Saved entries
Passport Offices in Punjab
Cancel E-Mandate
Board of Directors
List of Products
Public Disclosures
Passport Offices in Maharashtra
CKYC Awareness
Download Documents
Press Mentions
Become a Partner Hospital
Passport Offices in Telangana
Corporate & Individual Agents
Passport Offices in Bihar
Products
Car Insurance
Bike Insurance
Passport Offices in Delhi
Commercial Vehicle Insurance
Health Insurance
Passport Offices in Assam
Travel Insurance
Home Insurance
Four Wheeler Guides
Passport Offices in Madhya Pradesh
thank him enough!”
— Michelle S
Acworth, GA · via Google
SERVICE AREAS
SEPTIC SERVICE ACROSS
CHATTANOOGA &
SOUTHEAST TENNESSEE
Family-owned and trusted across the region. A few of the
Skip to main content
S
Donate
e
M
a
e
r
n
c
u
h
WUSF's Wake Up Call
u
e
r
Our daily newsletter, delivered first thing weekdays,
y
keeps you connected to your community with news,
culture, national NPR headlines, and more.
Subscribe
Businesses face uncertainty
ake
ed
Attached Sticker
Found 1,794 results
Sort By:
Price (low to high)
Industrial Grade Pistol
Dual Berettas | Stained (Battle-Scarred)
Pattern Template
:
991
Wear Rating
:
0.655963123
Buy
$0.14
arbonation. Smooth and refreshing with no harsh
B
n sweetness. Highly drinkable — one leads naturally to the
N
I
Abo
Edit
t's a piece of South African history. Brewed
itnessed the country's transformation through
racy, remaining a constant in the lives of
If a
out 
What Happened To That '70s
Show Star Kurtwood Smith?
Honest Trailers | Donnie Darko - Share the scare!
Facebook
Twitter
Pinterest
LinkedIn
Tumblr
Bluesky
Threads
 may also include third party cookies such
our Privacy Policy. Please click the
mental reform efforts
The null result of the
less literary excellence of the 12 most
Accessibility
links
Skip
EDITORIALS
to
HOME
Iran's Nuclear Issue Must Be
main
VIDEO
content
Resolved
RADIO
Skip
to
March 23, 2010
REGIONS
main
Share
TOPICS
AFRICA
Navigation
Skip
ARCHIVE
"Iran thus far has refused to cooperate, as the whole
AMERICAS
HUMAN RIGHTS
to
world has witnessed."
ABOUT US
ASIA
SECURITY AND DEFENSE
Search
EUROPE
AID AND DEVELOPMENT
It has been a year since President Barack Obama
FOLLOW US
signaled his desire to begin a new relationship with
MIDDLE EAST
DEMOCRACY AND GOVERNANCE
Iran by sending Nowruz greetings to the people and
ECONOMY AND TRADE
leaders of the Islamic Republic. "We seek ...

_TASK PROMPT_: Restate word for word the lines above, beginning with the one that contains "Attached Sticker" and ending with the last line.

_PROBLEM SOLUTION_:
Attached Sticker
Found 1,794 results
Sort By:
Price (low to high)
Industrial Grade Pistol
Dual Berettas | Stained (Battle-Scarred)
Pattern Template
:
991
Wear Rating
:
0.655963123
Buy
$0.14
arbonation. Smooth and refreshing with no harsh
B
n sweetness. Highly drinkable — one leads naturally to the
N
I
Abo
Edit
t's a piece of South African history. Brewed
itnessed the country's transformation through
racy, remaining a constant in the lives of
If a
out 
What Happened To That '70s
Show Star Kurtwood Smith?
Honest Trailers | Donnie Darko - Share the scare!
Facebook
Twitter
Pinterest
LinkedIn
Tumblr
Bluesky
Threads
 may also include third party cookies such
our Privacy Policy. Please click the
mental reform efforts
The null result of the
less literary excellence of the 12 most
Accessibility
links
Skip
EDITORIALS
to
HOME
Iran's Nuclear Issue Must Be
main
VIDEO
content
Resolved
RADIO
Skip
to
March 23, 2010
REGIONS
main
Share
TOPICS
AFRICA
Navigation
Skip
ARCHIVE
"Iran thus far has refused to cooperate, as the whole
AMERICAS
HUMAN RIGHTS
to
world has witnessed."
ABOUT US
ASIA
SECURITY AND DEFENSE
Search
EUROPE
AID AND DEVELOPMENT
It has been a year since President Barack Obama
FOLLOW US
signaled his desire to begin a new relationship with
MIDDLE EAST
DEMOCRACY AND GOVERNANCE
Iran by sending Nowruz greetings to the people and
ECONOMY AND TRADE
leaders of the Islamic Republic. "We seek ...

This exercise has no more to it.